Kenya Airways has officially launched the search for a new chief executive as Mr Titus Naikuni prepares to leave the company by December.
The national carrier has chosen a US-based firm Spencer Stuart to lead its hunt for a new chief executive marking an end of Mr Naikuni’s 11 year stint at the helm.
In an ad, KQ called for applications from business leaders who are able to interact with both public and private sector stakeholders.
The candidate must have “10-15 years senior management experience and a minimum 10 years as an executive director.” Experience in the African aviation market will be an added experience.
Mr Naikuni joined KQ in February 2003 and was expected to retire last year. However, KQ’s board asked him to stay for one more year to steer the company through a turbulent period.
The Naikuni era of KQ’s history was marked by aggressive expansion. The airline now operates on over 60 routes from the 25 that it plied when he joined the company in 2003. (READ: New plane to take KQ directly to Paris)
However, the company has also suffered some major disappointments. One of Naikuni’s lowest moments was in 2007 when a plane crash in Doula, Cameroon saw 114 people die.
KQ sunk into loss-making territory in 2012 amid reporting a loss after tax of Sh4.78 billion in the six months to September 2012 but swung back to profitability reporting earnings of Sh384 million in half year to September the year after. (READ: Naikuni to quit as KQ records Sh384m profit)
A move to cut costs in 2012 by retrenching workers went awry and saw the airline entangled in a precedent-setting court battle. (READ: KQ starts rehiring sacked staff)
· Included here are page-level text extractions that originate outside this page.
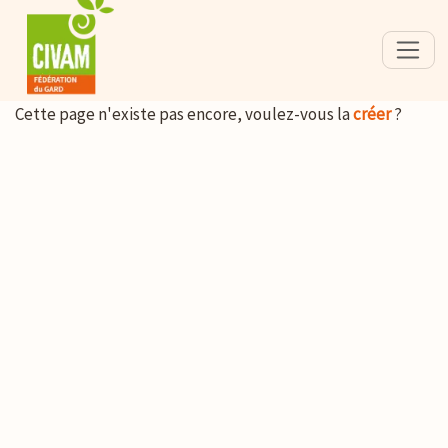
Cette page n'existe pas encore, voulez-vous la
créer
?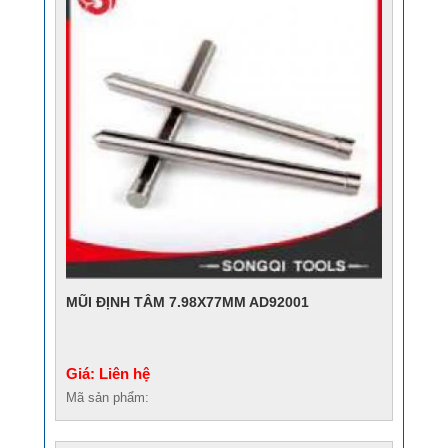
MŨI ĐỊNH TÂM 7.98X77MM AD92001
Giá: Liên hệ
Mã sản phẩm: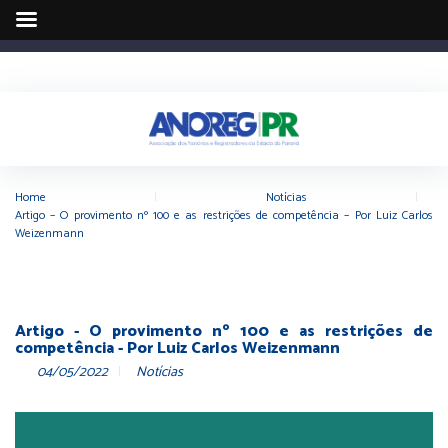
Home
|
Notícias
|
Artigo – O provimento nº 100 e as restrições de competência – Por Luiz Carlos
Weizenmann
Artigo - O provimento nº 100 e as restrições de
competência - Por Luiz Carlos Weizenmann
04/05/2022
Notícias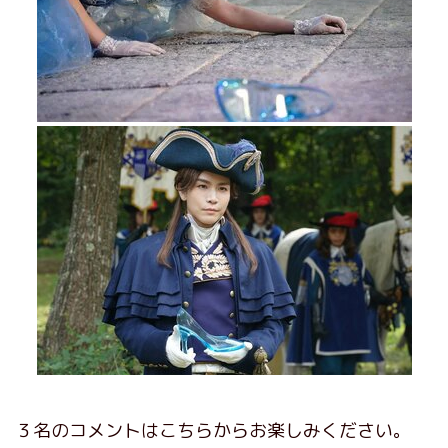
３名のコメントはこちらからお楽しみください。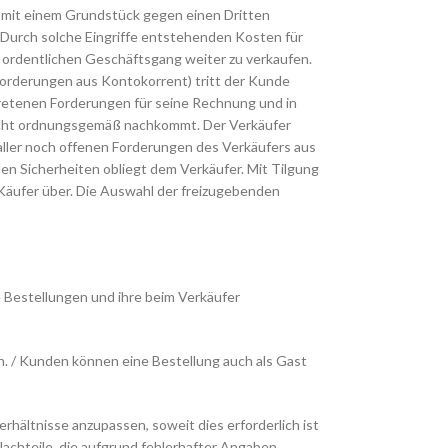
e mit einem Grundstück gegen einen Dritten
 Durch solche Eingriffe entstehenden Kosten für
m ordentlichen Geschäftsgang weiter zu verkaufen.
forderungen aus Kontokorrent) tritt der Kunde
tretenen Forderungen für seine Rechnung und in
icht ordnungsgemäß nachkommt. Der Verkäufer
aller noch offenen Forderungen des Verkäufers aus
en Sicherheiten obliegt dem Verkäufer. Mit Tilgung
Käufer über. Die Auswahl der freizugebenden
 Bestellungen und ihre beim Verkäufer
. / Kunden können eine Bestellung auch als Gast
ältnisse anzupassen, soweit dies erforderlich ist
Nachteile, die aufgrund fehlerhafter Angaben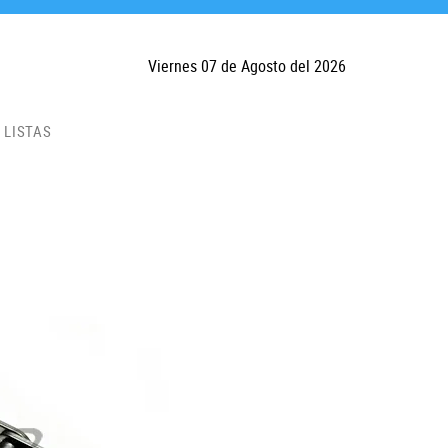
Viernes 07 de Agosto del 2026
LISTAS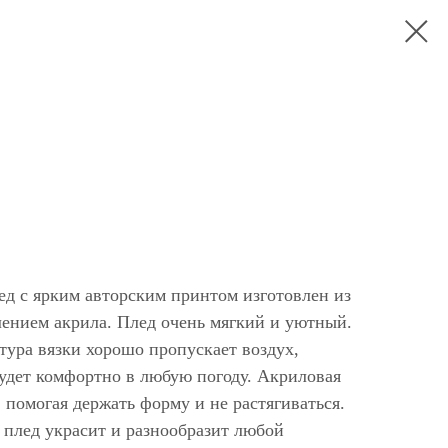
ед с ярким авторским принтом изготовлен из
лением акрила. Плед очень мягкий и уютный.
ктура вязки хорошо пропускает воздух,
будет комфортно в любую погоду. Акриловая
, помогая держать форму и не растягиваться.
 плед украсит и разнообразит любой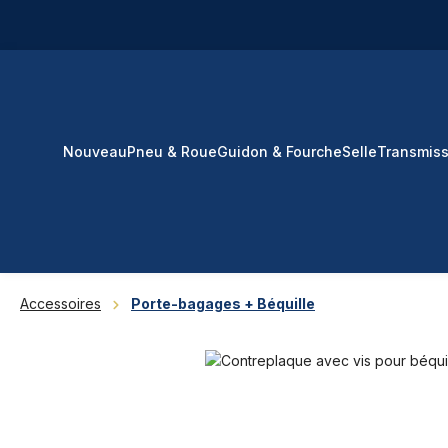
ser au contenu principal
Passer à la recherche
Passer à la navigation principale
Nouveau
Pneu & Roue
Guidon & Fourche
Selle
Transmiss
Accessoires
Porte-bagages + Béquille
Ignorer la galerie d'images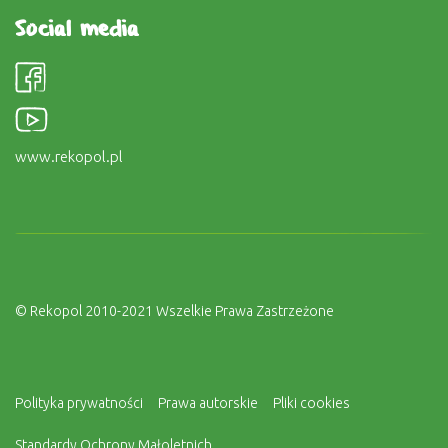
Social media
www.rekopol.pl
© Rekopol 2010-2021 Wszelkie Prawa Zastrzeżone
Polityka prywatności
Prawa autorskie
Pliki cookies
Standardy Ochrony Małoletnich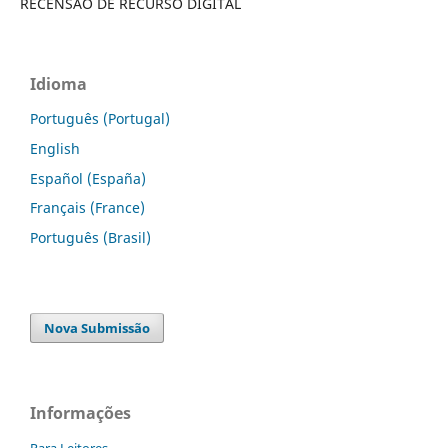
RECENSÃO DE RECURSO DIGITAL
Idioma
Português (Portugal)
English
Español (España)
Français (France)
Português (Brasil)
Nova Submissão
Informações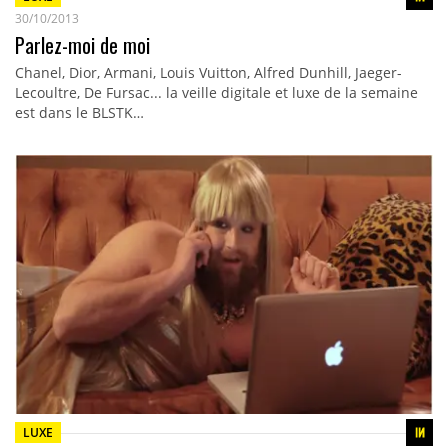
30/10/2013
Parlez-moi de moi
Chanel, Dior, Armani, Louis Vuitton, Alfred Dunhill, Jaeger-
Lecoultre, De Fursac... la veille digitale et luxe de la semaine
est dans le BLSTK…
LUXE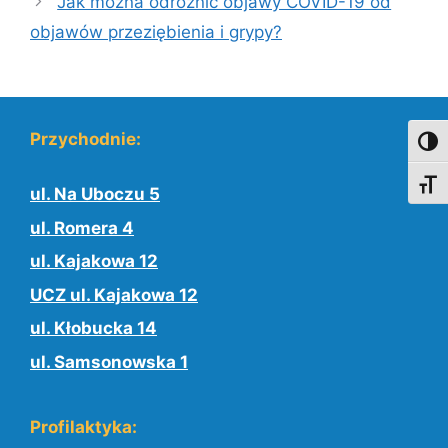
Jak można odróżnić objawy COVID-19 od
objawów przeziębienia i grypy?
Przychodnie:
Toggl
Toggl
ul. Na Uboczu 5
ul. Romera 4
ul. Kajakowa 12
UCZ ul. Kajakowa 12
ul. Kłobucka 14
ul. Samsonowska 1
Profilaktyka: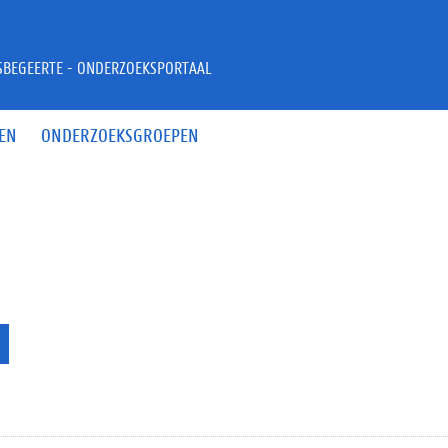
JSBEGEERTE - ONDERZOEKSPORTAAL
EN
ONDERZOEKSGROEPEN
Although KQ has opened up the recruitment process for the post of chief executive to the market, two top managers are said to be racing neck-and-neck for the job. Mr Mbuvi Ngunze who was brought in from the cement industry in 2011 as KQ’s chief operating officer while the other is Mr Alex Mbugua who has been group finance director since 2008.
Whoever is chosen to replace Naikuni will have to ensure that the company maintains profitability even as the African skies grow more turbulent. A new chief executive will also be tasked with seeing to fruition KQ’s ambitious 10-year growth strategy, a project dubbed Mawingu.
EXPAND ITS FLEET
Under the plan, the company plans to expand its fleet to 103 from the 41 it had in July 2013. The company plans to protect its place in the African market from newcomers as it derives at least half of its revenues from here.
Dutch Airline KLM, which owns 26.73 per cent of KQ shares is expected to have a say on whoever succeed Mr Naikuni. (READ: Kenya Airways extends its regional accord with KLM)
Interested individuals have two weeks to submit applications to American executive-recruiting firm. It has built a reputation developing succession plans for companies and recruiting executives.